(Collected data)


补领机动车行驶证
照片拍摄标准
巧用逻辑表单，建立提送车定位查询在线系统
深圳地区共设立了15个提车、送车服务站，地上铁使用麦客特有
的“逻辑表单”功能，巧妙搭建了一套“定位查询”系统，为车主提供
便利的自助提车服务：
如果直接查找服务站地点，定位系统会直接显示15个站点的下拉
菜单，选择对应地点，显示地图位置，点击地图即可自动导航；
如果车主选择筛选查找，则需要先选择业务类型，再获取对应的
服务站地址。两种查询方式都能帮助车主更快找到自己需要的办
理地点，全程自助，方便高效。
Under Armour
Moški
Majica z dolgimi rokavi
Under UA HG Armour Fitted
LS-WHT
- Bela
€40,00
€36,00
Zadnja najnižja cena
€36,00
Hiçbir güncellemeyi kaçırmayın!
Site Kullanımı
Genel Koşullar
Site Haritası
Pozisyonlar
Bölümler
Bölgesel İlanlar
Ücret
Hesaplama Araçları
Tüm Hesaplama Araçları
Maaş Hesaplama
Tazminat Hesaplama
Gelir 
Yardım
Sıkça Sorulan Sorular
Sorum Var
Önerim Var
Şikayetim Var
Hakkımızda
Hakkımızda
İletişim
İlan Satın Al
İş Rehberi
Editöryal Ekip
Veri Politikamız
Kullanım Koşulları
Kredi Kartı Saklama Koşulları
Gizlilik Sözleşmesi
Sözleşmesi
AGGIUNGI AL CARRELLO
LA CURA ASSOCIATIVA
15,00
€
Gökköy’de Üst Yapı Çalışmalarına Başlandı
--
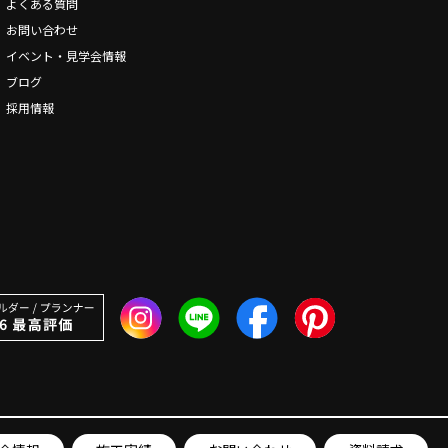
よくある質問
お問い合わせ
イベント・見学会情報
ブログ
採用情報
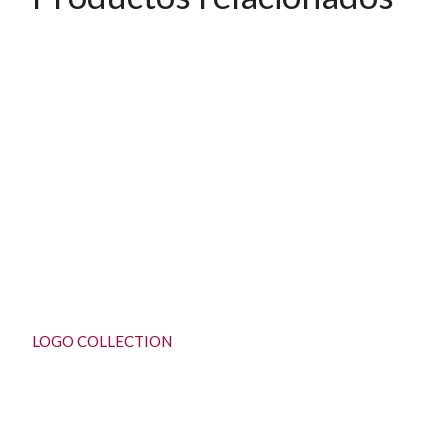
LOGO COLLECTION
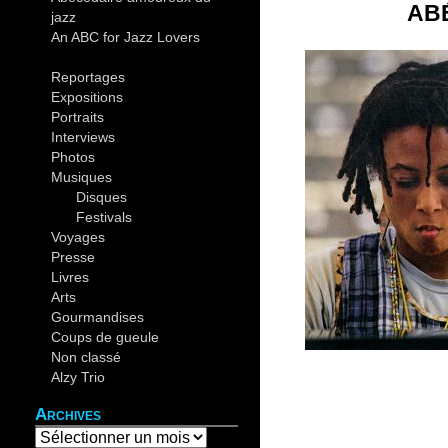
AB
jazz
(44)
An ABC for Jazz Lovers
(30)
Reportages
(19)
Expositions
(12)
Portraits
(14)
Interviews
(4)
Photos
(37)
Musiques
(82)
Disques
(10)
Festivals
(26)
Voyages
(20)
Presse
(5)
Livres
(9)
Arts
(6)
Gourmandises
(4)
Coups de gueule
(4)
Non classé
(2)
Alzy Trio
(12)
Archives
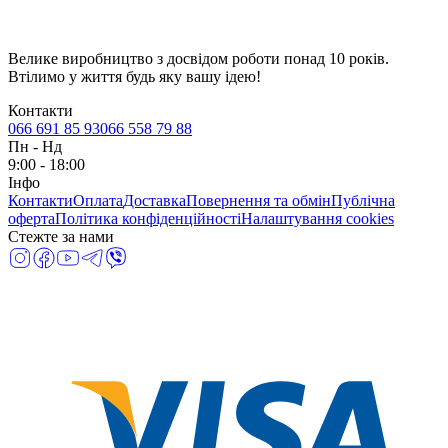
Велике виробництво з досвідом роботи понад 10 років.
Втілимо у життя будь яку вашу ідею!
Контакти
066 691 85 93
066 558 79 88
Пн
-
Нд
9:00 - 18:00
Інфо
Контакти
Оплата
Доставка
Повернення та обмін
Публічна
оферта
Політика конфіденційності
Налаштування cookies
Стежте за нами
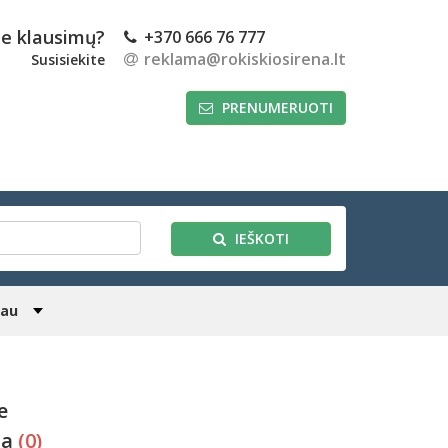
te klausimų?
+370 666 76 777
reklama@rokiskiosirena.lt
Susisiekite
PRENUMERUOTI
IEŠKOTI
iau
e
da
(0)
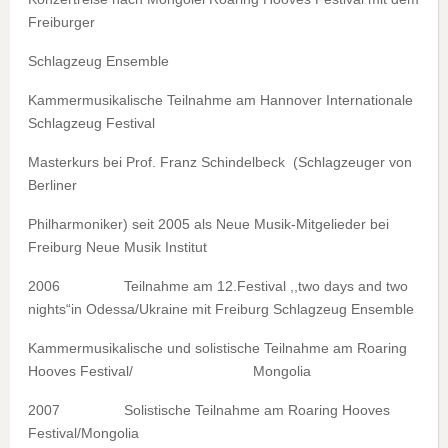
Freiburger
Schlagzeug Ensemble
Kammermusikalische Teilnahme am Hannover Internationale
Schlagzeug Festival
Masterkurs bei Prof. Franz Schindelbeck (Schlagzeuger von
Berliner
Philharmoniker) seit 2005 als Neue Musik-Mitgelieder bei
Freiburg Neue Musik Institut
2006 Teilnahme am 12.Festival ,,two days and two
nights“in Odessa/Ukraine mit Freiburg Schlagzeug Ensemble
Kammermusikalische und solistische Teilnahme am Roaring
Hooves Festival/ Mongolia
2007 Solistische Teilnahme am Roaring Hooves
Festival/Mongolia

What to produce
When a line contains the string "Koşulları", copy it from the records.

Task answer
Kullanım Koşulları
Kredi Kartı Saklama Koşulları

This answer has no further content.